World Pride exhibitions at Carriageworks
Word Made Flesh and the Amsterdam Rainbow Dress
Chris Tham Thursday, 23 February 2023 at 2:00:00 pm AEDT 3 min readVisiting Carriageworks where a number of World Pride performances and exhibitions are being held. I am not going to provide closeups as some of the objects are very sexually explicit.
Marri Madung Butbut (Many Brave Hearts): First Nations Gathering Space
Marri Madung Butbut (pronounced: Mah-ree Mah-dung, Bootboot) is the largest Aboriginal & Torres Strait Islander & global First Nation LGBTQIA+SB program to take place in Australia. It’s a party, an artwork, and a gift – First Nation queer artists sharing their artistry and voices for the world to hear.
Located on Gadigal land, the renowned multi-arts organisation Carriageworks will come alive with six days of global First Nations creativity.
From free exhibits, to theatre, dining and drag, Marri Madung Butbut: the First Nations Gathering Space will be the place where everyone is welcome to experience the rainbow heart of the oldest surviving culture on the planet. This is Marri Madung Butbut – Many Brave Hearts.
Amsterdam Rainbow Dress
The monumental Amsterdam Rainbow Dress artwork (click here to learn more) has made its first visit to Australia to shine a light on the human rights issues affecting the global LGBTQIA+ community, ahead of the Sydney WorldPride Human Rights Conference in March 2023.
Created in the Netherlands by Mattijs van Bergen, Arnout van Krimpen, Jochem Kaan and Oeri van Woezik, the dress is made from the national flags of the 71 countries where it is still illegal to be LGBTQI+ on penalty of imprisonment, torture or death.
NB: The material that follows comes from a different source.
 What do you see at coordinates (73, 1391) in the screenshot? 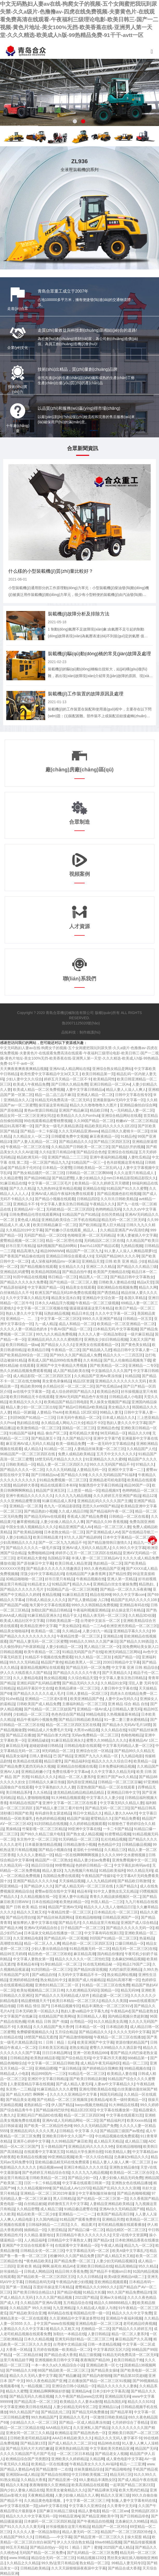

The list of countries is as compiled by the International Lesbian, Gay, Bisexual, Trans and Intersex Association (ILGA World).
The dress’s arrival in Sydney comes as the harbour city prepares to welcome 1,500 community leaders, activists, politicians and human rights experts from across the globe to the International Conference Centre, Sydney (ICC) for the Sydney WorldPride Human Rights Conference. Taking place from 1 to 3 March 2023, it will tackle the key human rights issues facing LGBTQIA+ communities around the world, and is the largest event of its kind ever to be held in the region.
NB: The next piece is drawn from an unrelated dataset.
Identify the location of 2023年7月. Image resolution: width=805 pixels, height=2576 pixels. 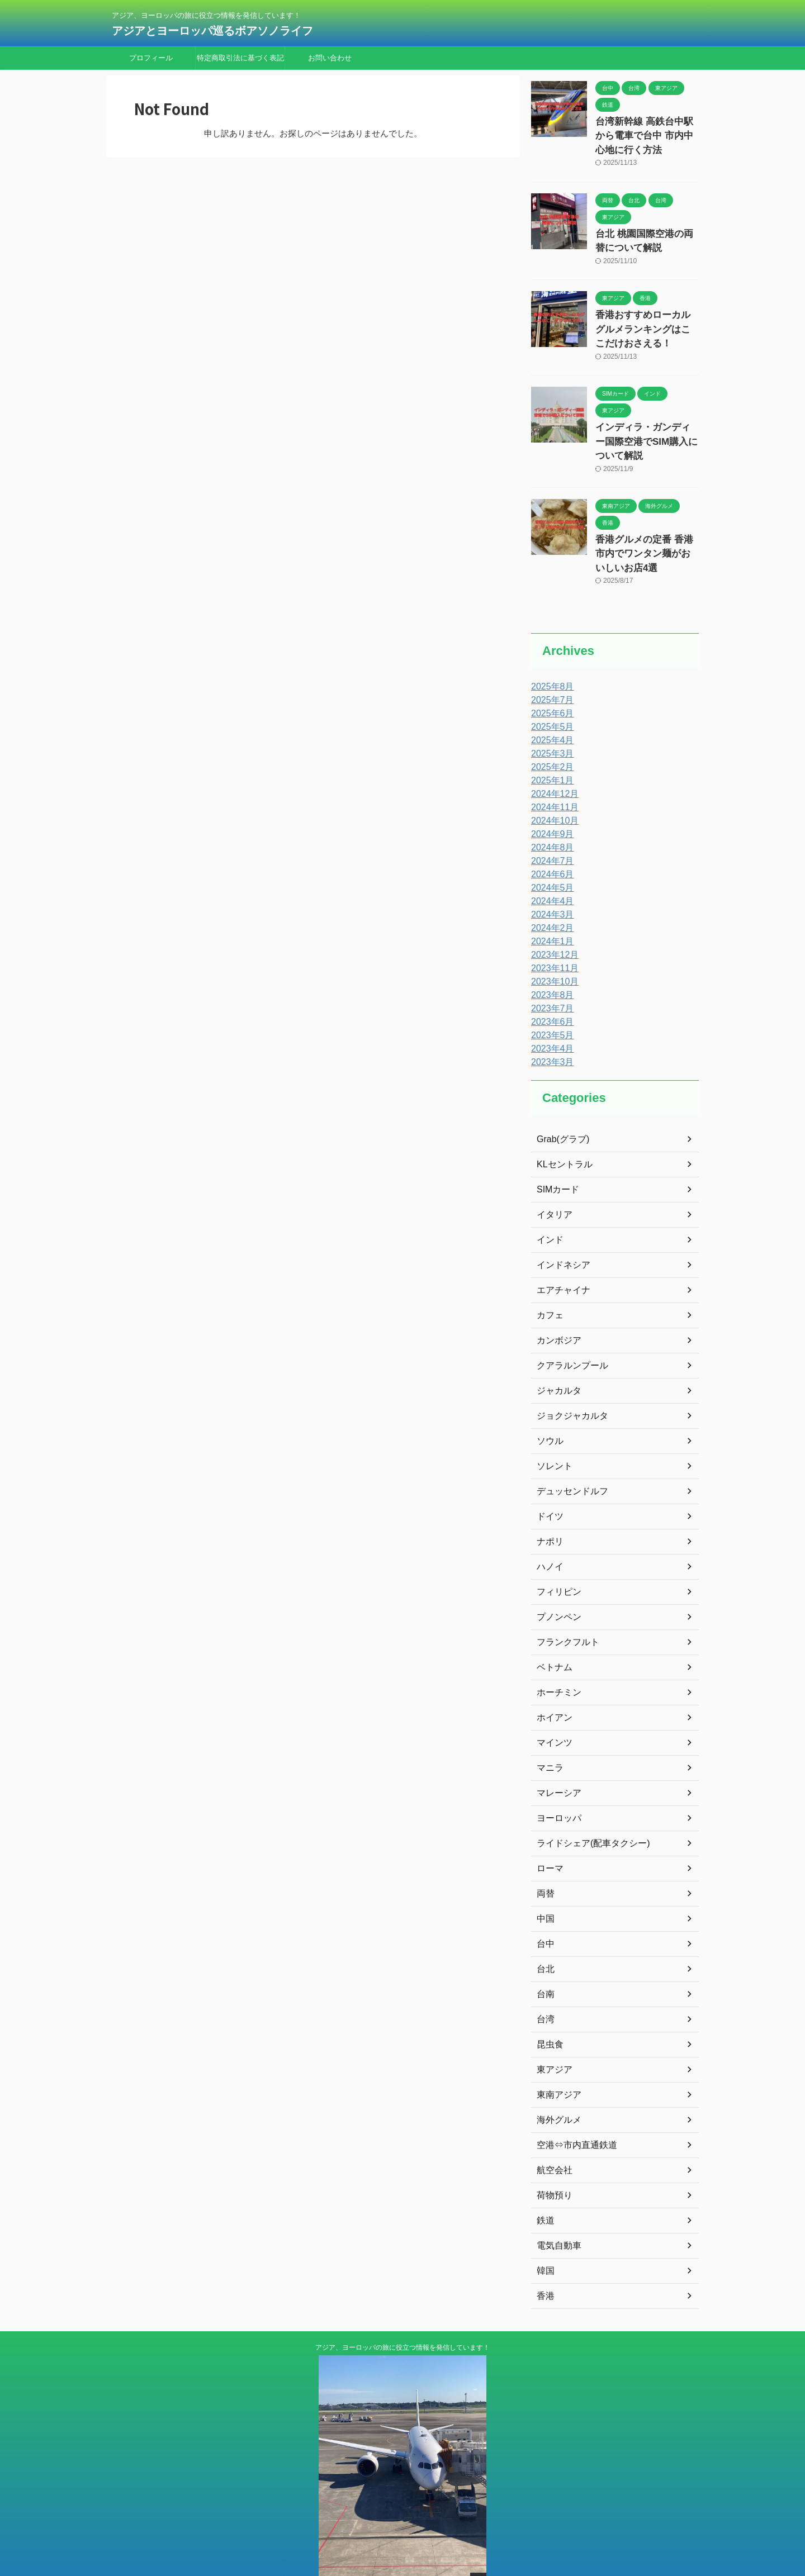
(550, 972).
Paul Yore: Word Made Flesh
Paul Yore: WORD MADE FLESH is a major new immersive installation by one of Australia’s most provocative multidisciplinary artists.
Paul Yore’s work engages with the histories of religious art and ritual, queer identity, pop-culture and neo-liberal capitalism, recasting a vast array of found images, materials and texts into sexually and politically loaded tableaux and sculptural assemblages which celebrate hybrid and fluid identities, unstable and contradictory meanings, and the glowing horizon of queer worldmaking.
WORD MADE FLESH is a new architecturally-scaled installation, anarchically composed of improvised makeshift structures, mixed media sculpture and found objects, collage and assemblage, painting, video, and pulsating sound and light. Conceived as a cacophonous, kaleidoscopic ‘gesamtkunstwerk’, WORD MADE FLESH imagines a queer alternative reality, erected from the wasteland of the Anthropocene, performatively implicating itself into the debased spectacle of hyper-capitalist society. Curated by Max Delany, in collaboration with Paul Yore and Devon Ackerman.